WHAT TO DO:
From the first line to the last, return the data exactly, with no pictures.

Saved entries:
=== Section Start ===

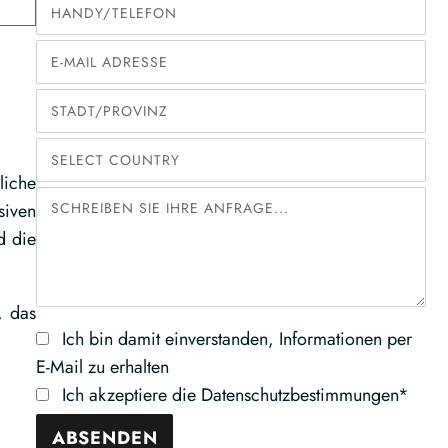
liche
siven
d die
, das
Ich bin damit einverstanden, Informationen per
E-Mail zu erhalten
Ich akzeptiere die Datenschutzbestimmungen*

=== Section End ===

ANSWER TO THIS PROBLEM:
liche
siven
d die
, das
Ich bin damit einverstanden, Informationen per
E-Mail zu erhalten
Ich akzeptiere die Datenschutzbestimmungen*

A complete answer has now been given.